Facebook Connect, an online tool launched in 2008, allows users to sign into other apps and websites using their Facebook credentials (e.g., username, password). many small, medium, and large businesses joined the Facebook Connect program, which was using:
"... a simple proposition: Connect to our platform, and we’ll make it faster and easier for people to use your apps... The tool was adopted by thousands of other firms, from mom-and-pop publishing companies to high-profile tech outfits like Airbnb and Uber."
Initially, Facebook Connect made online life easier and more convenient. Users could sign up for new apps and sites without having to create and remember new sign-in credentials:
But in July 2017, that measure of security fell short. By exploiting three software bugs, attackers forged “access tokens,” digital keys used to gain entry to a user’s account. From there, the hackers were able to do anything users could do on their own Facebook accounts, including logging in to third-party apps."
On Tuesday, Facebook released a "Login Update," which said in part:
"We have now analyzed our logs for all third-party apps installed or logged in during the attack we discovered last week.
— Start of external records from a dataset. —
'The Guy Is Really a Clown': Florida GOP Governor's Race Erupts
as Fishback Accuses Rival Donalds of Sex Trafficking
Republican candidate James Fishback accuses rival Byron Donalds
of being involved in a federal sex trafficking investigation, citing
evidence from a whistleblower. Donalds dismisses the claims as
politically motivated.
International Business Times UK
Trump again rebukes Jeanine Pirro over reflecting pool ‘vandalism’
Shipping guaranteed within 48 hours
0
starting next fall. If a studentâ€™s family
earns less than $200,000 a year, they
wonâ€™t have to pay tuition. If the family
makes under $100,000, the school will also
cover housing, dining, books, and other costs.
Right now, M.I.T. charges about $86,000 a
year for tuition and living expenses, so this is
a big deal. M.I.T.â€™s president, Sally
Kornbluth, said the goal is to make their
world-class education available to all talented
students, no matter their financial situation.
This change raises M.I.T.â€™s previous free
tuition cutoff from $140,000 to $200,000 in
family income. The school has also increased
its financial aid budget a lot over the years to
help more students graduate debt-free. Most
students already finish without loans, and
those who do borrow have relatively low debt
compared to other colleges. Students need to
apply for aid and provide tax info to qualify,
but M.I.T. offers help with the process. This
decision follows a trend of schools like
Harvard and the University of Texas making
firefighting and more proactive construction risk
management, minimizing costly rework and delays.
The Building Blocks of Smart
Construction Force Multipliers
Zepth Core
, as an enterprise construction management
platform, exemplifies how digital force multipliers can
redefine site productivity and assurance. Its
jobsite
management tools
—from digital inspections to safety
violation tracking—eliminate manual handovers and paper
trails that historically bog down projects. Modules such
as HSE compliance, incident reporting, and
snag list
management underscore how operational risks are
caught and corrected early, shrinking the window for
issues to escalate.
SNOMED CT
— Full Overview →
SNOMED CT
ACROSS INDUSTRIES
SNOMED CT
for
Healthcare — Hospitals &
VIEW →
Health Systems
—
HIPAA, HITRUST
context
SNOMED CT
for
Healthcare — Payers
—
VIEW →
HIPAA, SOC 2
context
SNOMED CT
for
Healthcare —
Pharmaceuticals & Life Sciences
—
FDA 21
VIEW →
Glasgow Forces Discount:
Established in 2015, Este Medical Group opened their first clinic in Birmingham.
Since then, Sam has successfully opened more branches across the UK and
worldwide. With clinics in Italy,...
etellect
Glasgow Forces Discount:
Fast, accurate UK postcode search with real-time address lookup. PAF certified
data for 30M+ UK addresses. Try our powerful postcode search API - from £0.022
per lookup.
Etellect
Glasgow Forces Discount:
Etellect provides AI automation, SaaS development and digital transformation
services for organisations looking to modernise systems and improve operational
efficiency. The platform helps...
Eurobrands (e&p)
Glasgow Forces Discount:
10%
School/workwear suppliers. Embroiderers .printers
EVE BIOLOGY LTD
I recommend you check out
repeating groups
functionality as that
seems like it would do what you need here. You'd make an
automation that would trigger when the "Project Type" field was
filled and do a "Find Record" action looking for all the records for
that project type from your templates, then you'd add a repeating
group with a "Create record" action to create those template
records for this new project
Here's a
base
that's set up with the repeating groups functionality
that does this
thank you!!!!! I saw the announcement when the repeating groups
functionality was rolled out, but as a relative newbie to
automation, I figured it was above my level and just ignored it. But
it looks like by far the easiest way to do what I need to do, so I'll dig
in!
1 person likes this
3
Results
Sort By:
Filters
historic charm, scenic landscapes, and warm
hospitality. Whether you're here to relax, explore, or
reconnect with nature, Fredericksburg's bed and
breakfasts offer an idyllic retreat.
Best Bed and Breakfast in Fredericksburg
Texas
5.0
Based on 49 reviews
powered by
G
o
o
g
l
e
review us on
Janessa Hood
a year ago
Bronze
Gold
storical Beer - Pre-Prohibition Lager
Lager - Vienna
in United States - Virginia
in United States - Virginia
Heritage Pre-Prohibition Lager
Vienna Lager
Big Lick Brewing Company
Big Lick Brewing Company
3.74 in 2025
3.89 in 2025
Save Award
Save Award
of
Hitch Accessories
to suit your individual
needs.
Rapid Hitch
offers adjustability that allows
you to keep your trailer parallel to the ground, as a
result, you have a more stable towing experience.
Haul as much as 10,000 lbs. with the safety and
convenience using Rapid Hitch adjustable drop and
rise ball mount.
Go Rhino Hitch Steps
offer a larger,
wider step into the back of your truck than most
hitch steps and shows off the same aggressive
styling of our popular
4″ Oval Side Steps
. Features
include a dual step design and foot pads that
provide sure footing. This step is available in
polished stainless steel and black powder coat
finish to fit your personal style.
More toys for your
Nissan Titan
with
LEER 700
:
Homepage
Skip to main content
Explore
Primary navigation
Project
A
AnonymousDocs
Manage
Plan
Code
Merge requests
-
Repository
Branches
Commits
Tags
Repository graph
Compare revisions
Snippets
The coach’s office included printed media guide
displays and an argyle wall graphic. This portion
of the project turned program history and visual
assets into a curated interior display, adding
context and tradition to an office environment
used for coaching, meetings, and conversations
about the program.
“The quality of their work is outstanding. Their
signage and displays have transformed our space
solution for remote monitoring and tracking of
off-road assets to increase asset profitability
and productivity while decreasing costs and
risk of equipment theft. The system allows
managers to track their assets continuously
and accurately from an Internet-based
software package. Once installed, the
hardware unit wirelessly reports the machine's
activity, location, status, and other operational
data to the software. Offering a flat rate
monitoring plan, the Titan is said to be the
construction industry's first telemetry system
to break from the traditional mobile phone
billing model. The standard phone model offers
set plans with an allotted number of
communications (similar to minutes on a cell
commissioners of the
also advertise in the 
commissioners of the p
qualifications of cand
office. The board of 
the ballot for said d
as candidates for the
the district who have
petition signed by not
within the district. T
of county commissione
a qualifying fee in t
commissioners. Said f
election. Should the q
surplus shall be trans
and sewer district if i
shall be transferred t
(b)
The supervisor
That investigation has so far found no evidence that the attackers accessed any apps using Facebook Login.
Any developer using our official Facebook SDKs — and all those that have regularly checked the validity of their users’ access tokens – were automatically protected when we reset people’s access tokens. However, out of an abundance of caution, as some developers may not use our SDKs — or regularly check whether Facebook access tokens are valid — we’re building a tool to enable developers to manually identify the users of their apps who may have been affected, so that they can log them out."
So, there are more news and updates to come about this. According to the New York Times, some companies' experiences so far:
"Tinder, the dating app, has found no evidence that accounts have been breached, based on the "limited information Facebook has provided," Justine Sacco, a spokeswoman for Tinder and its parent company, the Match Group, said in a statement... The security team at Uber, the ride-hailing giant, is logging some users out of their accounts to be cautious, said Melanie Ensign, a spokeswoman for Uber. It is asking them to log back in — a preventive measure that would invalidate older, stolen access tokens."